(Data records)
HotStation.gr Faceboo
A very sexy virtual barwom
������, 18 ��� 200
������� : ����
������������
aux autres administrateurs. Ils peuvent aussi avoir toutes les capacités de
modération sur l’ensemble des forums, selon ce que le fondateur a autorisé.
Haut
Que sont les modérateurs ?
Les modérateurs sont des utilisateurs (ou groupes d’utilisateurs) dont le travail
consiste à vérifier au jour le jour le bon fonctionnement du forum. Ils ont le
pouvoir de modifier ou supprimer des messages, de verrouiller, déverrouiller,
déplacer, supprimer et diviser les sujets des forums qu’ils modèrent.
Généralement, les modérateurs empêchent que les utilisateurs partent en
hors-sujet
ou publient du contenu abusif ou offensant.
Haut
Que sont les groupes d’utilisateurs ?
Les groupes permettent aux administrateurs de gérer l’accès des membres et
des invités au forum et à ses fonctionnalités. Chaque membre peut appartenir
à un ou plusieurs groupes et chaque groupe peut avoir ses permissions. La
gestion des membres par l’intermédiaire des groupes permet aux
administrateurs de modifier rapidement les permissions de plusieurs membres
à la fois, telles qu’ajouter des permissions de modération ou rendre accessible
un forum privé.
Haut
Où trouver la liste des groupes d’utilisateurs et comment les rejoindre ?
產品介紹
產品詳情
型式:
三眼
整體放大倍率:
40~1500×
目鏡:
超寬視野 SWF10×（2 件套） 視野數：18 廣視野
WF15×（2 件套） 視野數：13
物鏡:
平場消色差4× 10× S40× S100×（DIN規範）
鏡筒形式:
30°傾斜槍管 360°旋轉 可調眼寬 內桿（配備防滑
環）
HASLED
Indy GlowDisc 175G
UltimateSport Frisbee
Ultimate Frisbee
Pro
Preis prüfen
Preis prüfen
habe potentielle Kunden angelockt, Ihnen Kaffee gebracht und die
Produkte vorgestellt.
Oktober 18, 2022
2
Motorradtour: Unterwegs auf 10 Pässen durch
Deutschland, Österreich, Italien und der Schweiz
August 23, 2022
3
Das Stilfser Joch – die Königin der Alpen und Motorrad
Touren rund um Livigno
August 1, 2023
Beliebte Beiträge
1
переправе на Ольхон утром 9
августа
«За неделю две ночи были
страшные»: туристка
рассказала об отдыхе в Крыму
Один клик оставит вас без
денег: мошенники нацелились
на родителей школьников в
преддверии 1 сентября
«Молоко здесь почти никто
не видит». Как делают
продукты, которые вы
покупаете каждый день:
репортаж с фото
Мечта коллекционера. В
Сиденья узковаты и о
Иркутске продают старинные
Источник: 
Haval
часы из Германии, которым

• _WORK INSTRUCTION_
Could you restate every record above word for word?

• _RESULT BELOW_
HotStation.gr Faceboo
A very sexy virtual barwom
������, 18 ��� 200
������� : ����
������������
aux autres administrateurs. Ils peuvent aussi avoir toutes les capacités de
modération sur l’ensemble des forums, selon ce que le fondateur a autorisé.
Haut
Que sont les modérateurs ?
Les modérateurs sont des utilisateurs (ou groupes d’utilisateurs) dont le travail
consiste à vérifier au jour le jour le bon fonctionnement du forum. Ils ont le
pouvoir de modifier ou supprimer des messages, de verrouiller, déverrouiller,
déplacer, supprimer et diviser les sujets des forums qu’ils modèrent.
Généralement, les modérateurs empêchent que les utilisateurs partent en
hors-sujet
ou publient du contenu abusif ou offensant.
Haut
Que sont les groupes d’utilisateurs ?
Les groupes permettent aux administrateurs de gérer l’accès des membres et
des invités au forum et à ses fonctionnalités. Chaque membre peut appartenir
à un ou plusieurs groupes et chaque groupe peut avoir ses permissions. La
gestion des membres par l’intermédiaire des groupes permet aux
administrateurs de modifier rapidement les permissions de plusieurs membres
à la fois, telles qu’ajouter des permissions de modération ou rendre accessible
un forum privé.
Haut
Où trouver la liste des groupes d’utilisateurs et comment les rejoindre ?
產品介紹
產品詳情
型式:
三眼
整體放大倍率:
40~1500×
目鏡:
超寬視野 SWF10×（2 件套） 視野數：18 廣視野
WF15×（2 件套） 視野數：13
物鏡:
平場消色差4× 10× S40× S100×（DIN規範）
鏡筒形式:
30°傾斜槍管 360°旋轉 可調眼寬 內桿（配備防滑
環）
HASLED
Indy GlowDisc 175G
UltimateSport Frisbee
Ultimate Frisbee
Pro
Preis prüfen
Preis prüfen
habe potentielle Kunden angelockt, Ihnen Kaffee gebracht und die
Produkte vorgestellt.
Oktober 18, 2022
2
Motorradtour: Unterwegs auf 10 Pässen durch
Deutschland, Österreich, Italien und der Schweiz
August 23, 2022
3
Das Stilfser Joch – die Königin der Alpen und Motorrad
Touren rund um Livigno
August 1, 2023
Beliebte Beiträge
1
переправе на Ольхон утром 9
августа
«За неделю две ночи были
страшные»: туристка
рассказала об отдыхе в Крыму
Один клик оставит вас без
денег: мошенники нацелились
на родителей школьников в
преддверии 1 сентября
«Молоко здесь почти никто
не видит». Как делают
продукты, которые вы
покупаете каждый день:
репортаж с фото
Мечта коллекционера. В
Сиденья узковаты и о
Иркутске продают старинные
Источник: 
Haval
часы из Германии, которым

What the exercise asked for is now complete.